_Your goal_
Skip the pictures, please, and write out exactly the lines from the opening of the data through the line containing "ад примирением людей".

_Information given_

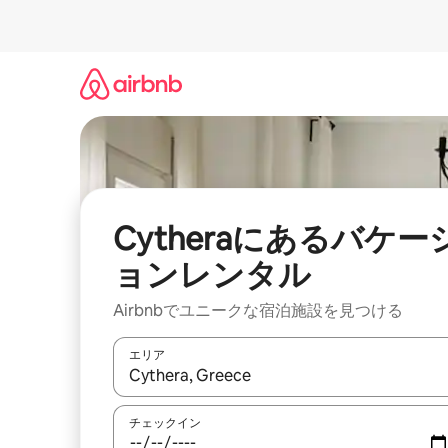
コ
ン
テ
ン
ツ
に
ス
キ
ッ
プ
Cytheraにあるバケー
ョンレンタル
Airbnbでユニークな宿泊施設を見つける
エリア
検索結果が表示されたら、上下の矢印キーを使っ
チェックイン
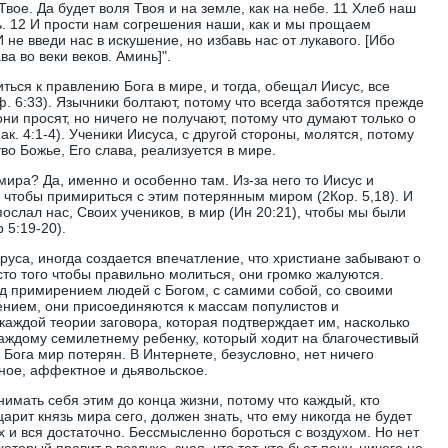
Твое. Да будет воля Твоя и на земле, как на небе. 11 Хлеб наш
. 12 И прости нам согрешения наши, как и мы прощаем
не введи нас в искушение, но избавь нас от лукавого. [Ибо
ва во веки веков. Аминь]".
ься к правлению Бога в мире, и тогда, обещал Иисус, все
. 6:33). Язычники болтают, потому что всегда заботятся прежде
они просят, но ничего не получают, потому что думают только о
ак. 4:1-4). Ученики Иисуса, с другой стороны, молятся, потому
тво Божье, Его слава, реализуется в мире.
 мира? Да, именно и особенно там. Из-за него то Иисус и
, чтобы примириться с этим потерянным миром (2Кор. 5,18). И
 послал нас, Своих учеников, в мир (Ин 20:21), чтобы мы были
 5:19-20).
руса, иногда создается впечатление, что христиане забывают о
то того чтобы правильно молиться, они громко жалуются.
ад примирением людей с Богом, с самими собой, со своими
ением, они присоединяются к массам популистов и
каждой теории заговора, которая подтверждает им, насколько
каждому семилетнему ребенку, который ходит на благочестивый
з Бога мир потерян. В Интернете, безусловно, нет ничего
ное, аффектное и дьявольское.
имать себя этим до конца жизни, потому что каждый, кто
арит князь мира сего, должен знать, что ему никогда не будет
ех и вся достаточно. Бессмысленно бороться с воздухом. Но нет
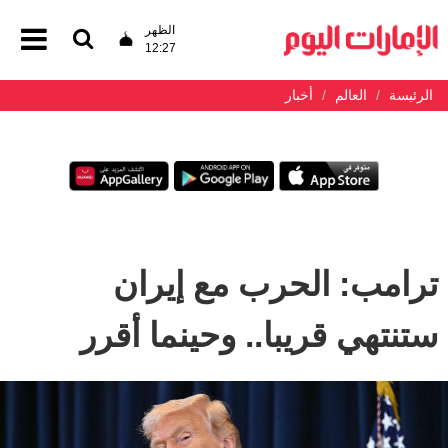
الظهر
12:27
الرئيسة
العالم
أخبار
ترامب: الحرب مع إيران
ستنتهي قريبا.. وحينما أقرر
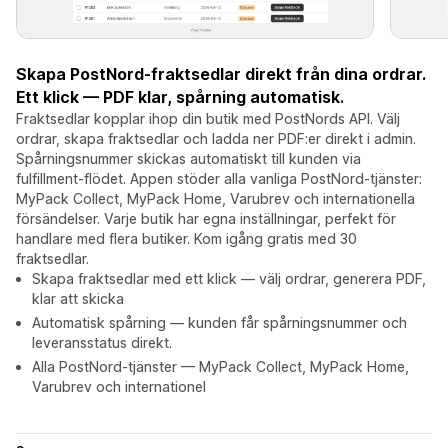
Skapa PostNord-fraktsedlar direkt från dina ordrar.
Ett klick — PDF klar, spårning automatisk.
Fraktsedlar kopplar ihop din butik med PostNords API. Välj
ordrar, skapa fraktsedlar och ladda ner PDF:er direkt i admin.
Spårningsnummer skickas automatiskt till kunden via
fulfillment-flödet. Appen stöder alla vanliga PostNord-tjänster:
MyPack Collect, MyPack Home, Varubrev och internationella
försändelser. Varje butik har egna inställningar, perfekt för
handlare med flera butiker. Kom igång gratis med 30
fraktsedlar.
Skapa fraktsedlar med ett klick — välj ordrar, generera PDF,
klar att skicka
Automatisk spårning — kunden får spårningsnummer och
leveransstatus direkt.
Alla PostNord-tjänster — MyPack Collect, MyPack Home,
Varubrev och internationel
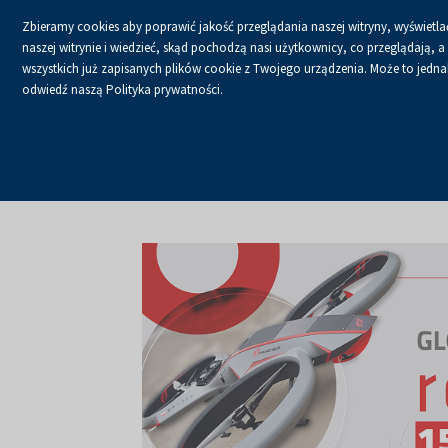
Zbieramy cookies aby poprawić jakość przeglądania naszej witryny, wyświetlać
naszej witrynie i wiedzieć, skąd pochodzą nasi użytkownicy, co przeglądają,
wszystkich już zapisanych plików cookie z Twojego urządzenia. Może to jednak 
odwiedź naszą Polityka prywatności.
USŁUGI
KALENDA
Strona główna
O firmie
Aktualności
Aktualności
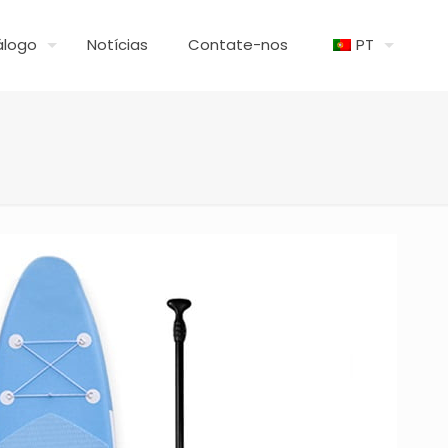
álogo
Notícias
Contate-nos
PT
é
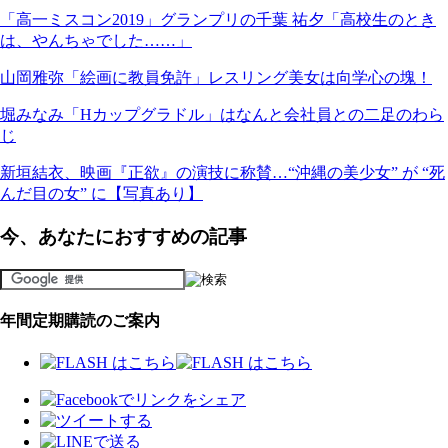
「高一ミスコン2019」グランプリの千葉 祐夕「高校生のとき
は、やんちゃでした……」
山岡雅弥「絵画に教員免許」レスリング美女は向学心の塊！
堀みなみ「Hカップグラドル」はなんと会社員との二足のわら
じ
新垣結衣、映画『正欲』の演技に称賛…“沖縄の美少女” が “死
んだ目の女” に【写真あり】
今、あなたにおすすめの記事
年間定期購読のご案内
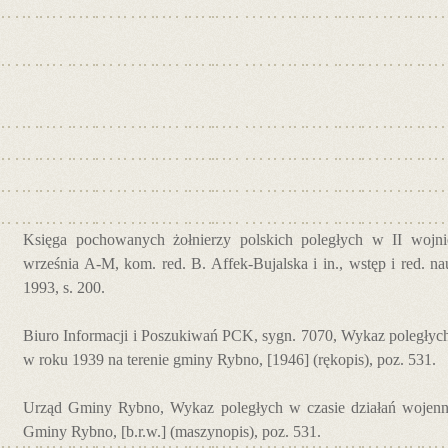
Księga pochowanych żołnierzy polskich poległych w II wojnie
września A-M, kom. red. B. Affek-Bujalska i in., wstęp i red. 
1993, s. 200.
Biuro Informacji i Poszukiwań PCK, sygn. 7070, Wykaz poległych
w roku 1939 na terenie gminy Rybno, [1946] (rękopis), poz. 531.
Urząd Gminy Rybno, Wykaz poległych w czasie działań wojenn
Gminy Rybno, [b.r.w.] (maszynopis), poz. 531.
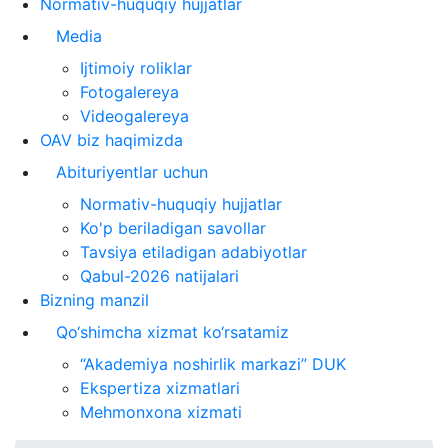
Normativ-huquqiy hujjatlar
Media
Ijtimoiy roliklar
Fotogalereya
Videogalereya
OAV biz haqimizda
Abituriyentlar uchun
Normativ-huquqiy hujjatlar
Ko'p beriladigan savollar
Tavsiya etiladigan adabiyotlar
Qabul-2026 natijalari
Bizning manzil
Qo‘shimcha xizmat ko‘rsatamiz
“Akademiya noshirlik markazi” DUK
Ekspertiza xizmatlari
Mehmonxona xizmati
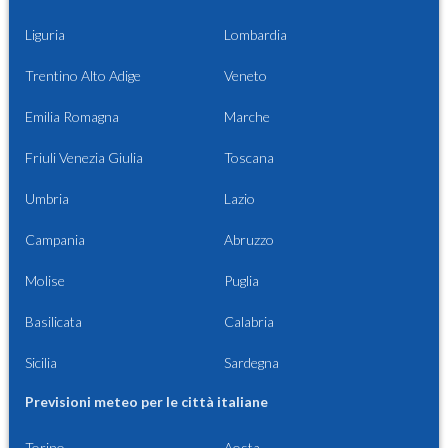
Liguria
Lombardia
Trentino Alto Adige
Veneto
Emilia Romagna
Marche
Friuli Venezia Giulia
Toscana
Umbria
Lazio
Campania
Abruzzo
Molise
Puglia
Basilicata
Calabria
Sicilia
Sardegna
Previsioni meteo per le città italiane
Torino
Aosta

_Answer space_
コ
ン
テ
ン
ツ
に
ス
キ
ッ
プ
Cytheraにあるバケー
ョンレンタル
Airbnbでユニークな宿泊施設を見つける
エリア
検索結果が表示されたら、上下の矢印キーを使っ
チェックイン
Твое. Да будет воля Твоя и на земле, как на небе. 11 Хлеб наш
. 12 И прости нам согрешения наши, как и мы прощаем
не введи нас в искушение, но избавь нас от лукавого. [Ибо
ва во веки веков. Аминь]".
ься к правлению Бога в мире, и тогда, обещал Иисус, все
. 6:33). Язычники болтают, потому что всегда заботятся прежде
они просят, но ничего не получают, потому что думают только о
ак. 4:1-4). Ученики Иисуса, с другой стороны, молятся, потому
тво Божье, Его слава, реализуется в мире.
 мира? Да, именно и особенно там. Из-за него то Иисус и
, чтобы примириться с этим потерянным миром (2Кор. 5,18). И
 послал нас, Своих учеников, в мир (Ин 20:21), чтобы мы были
 5:19-20).
руса, иногда создается впечатление, что христиане забывают о
то того чтобы правильно молиться, они громко жалуются.
ад примирением людей с Богом, с самими собой, со своими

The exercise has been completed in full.